While the conscious part of the mind is resting or focused on something else, the subconscious part of the mind is working overtime to consolidate information and solve problems. The creative process can take time and is quite flexible. It’s healthy to take some time off and let your mind wander, looking for divergent, uncanny ideas to solve your special problem. Those who allow an appropriate amount of time to examine the task they are assigned are more creative than those who completed the task immediately.
Procrastination can lead you down a different path entirely; Albert Einstein procrastinated his work at the patent office by coming up with the theory of relativity. Isaac Asimov procrastinated his studies in chemistry by writing.

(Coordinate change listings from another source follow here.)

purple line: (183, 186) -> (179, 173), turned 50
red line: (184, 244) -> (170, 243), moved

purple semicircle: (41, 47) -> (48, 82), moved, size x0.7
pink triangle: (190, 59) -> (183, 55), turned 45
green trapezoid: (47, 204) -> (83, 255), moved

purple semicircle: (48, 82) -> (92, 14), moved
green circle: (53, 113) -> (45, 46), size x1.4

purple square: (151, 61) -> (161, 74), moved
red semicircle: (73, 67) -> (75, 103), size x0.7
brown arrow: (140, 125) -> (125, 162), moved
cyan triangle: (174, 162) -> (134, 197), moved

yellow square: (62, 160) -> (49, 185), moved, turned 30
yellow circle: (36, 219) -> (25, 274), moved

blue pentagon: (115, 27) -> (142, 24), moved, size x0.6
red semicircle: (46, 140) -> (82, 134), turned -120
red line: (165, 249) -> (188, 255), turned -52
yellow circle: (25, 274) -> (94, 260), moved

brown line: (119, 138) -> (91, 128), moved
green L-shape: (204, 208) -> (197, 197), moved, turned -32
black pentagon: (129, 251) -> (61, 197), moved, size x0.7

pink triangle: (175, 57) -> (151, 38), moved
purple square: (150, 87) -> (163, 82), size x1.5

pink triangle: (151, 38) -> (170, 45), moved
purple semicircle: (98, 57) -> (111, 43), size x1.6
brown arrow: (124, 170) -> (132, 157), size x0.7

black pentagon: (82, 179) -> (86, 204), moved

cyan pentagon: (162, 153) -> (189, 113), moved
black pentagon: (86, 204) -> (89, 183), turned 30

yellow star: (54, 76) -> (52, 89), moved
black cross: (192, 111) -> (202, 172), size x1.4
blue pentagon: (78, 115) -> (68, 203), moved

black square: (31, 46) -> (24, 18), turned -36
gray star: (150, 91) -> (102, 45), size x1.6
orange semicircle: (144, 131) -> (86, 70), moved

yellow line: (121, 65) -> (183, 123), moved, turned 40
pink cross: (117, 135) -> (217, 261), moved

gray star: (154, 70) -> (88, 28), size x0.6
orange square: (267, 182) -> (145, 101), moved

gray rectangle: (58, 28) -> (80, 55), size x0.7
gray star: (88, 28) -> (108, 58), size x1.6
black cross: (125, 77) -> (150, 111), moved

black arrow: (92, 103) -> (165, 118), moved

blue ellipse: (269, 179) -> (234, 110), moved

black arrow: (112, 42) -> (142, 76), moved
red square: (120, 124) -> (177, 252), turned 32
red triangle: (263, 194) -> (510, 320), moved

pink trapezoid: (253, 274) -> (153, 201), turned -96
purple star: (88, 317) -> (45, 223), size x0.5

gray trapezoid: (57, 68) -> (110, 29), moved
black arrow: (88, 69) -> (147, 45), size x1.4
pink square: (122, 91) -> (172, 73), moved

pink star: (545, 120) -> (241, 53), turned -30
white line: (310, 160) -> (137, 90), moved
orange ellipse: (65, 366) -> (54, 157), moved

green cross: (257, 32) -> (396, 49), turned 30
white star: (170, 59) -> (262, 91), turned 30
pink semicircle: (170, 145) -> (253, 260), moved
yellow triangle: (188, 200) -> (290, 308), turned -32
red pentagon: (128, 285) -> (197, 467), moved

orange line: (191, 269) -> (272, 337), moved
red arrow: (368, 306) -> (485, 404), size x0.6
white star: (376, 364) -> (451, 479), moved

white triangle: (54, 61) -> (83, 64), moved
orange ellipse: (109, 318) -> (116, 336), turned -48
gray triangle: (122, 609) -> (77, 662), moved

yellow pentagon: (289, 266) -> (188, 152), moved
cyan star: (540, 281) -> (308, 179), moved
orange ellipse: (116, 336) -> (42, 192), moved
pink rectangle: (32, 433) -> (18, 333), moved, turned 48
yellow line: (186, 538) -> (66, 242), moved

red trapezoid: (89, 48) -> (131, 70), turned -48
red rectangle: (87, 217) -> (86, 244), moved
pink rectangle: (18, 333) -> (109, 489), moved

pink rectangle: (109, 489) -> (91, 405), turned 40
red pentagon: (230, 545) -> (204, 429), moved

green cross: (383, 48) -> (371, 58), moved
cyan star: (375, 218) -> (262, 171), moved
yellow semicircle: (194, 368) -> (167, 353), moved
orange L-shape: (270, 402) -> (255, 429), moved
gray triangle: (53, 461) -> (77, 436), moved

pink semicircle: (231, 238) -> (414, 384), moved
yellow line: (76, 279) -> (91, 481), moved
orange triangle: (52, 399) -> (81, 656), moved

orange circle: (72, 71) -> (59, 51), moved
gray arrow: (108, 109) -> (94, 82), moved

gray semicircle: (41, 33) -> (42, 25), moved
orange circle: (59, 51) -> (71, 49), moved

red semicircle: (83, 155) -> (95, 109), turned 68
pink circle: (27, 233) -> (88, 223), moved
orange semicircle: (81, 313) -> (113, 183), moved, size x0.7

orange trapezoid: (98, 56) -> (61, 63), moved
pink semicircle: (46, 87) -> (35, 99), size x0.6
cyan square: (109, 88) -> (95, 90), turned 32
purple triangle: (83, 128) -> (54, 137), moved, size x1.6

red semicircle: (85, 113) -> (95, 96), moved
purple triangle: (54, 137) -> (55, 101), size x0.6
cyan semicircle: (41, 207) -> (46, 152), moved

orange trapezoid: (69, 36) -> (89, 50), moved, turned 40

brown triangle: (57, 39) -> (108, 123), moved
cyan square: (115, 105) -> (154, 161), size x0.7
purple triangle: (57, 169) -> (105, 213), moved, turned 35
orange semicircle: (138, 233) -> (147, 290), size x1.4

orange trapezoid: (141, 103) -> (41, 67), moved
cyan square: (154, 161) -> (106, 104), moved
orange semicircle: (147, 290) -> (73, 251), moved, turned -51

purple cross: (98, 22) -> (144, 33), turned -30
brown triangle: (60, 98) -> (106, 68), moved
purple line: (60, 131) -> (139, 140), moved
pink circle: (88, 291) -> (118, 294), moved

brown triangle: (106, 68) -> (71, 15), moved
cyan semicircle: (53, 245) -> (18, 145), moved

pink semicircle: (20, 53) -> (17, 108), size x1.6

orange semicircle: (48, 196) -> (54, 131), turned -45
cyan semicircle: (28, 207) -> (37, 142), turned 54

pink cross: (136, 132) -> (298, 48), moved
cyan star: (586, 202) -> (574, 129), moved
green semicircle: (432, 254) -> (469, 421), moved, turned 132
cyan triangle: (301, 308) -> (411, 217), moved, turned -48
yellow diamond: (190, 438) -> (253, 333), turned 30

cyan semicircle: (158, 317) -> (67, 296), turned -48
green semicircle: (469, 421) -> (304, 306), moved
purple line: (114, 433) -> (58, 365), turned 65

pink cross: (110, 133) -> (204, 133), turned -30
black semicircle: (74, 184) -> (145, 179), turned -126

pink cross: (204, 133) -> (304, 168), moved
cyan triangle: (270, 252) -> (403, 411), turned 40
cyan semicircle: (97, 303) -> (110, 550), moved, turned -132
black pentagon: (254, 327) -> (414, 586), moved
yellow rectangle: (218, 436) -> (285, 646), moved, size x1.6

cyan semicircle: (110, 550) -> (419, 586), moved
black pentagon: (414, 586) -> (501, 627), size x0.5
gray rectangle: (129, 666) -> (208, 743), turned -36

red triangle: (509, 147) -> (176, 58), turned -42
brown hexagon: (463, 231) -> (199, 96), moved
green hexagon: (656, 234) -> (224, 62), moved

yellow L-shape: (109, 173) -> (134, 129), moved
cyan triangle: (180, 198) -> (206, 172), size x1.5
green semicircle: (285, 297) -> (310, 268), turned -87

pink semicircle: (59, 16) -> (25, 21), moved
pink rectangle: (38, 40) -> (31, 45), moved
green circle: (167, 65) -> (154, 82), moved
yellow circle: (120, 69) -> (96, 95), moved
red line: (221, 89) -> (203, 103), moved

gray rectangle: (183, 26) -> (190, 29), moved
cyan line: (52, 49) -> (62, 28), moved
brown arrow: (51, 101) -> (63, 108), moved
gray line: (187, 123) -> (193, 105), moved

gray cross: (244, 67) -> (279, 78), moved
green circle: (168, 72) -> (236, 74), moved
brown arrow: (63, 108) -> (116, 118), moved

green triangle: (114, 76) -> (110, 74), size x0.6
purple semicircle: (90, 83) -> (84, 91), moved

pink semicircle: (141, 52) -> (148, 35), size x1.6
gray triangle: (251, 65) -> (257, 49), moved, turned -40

The two founders of Yahoo, Jerry Yang and David Filo, went on sabbatical — or so the story goes — and one said to the other, ‘’Hey, we’ve got some time. Let’s try to categorize the Internet.” That's legendary procrastination!
The modern world is no place for the over prepared and meticulously organized. The world you think you are preparing for will have changed into something else long before you are finished preparing for it. Procrastination trains you to know only what you need to know only for the time you need to know it.
Procrastination creates artificial pressure which trains you to deal with real pressure during your career. Every good job and most of the decent ones are performed under pressure. Procrastinators become familiar with pressure. They learn to expect its presence and treat it as just another variable to consider. Procrastinators learn to control panic. They are rarely surprised and develop improvisational skills that could be the envy of any actor.
The procrastinator has the advantage of a compressed time schedule and this means they have no choice but to prioritize. The procrastinator is forced to focus on only the most important parts of any subject. The procrastinating brain doesn’t have to make room for the unimportant stuff and can use its full capacity to learn all the really necessary parts more completely.
The ability to pick apart a problem and find its most important parts is a crucial modern career skill.
And lest you fear you are arriving late to the procrastination bandwagon, relax. That’s the great thing about procrastination, whatever time you have remaining is the exact amount of time you need.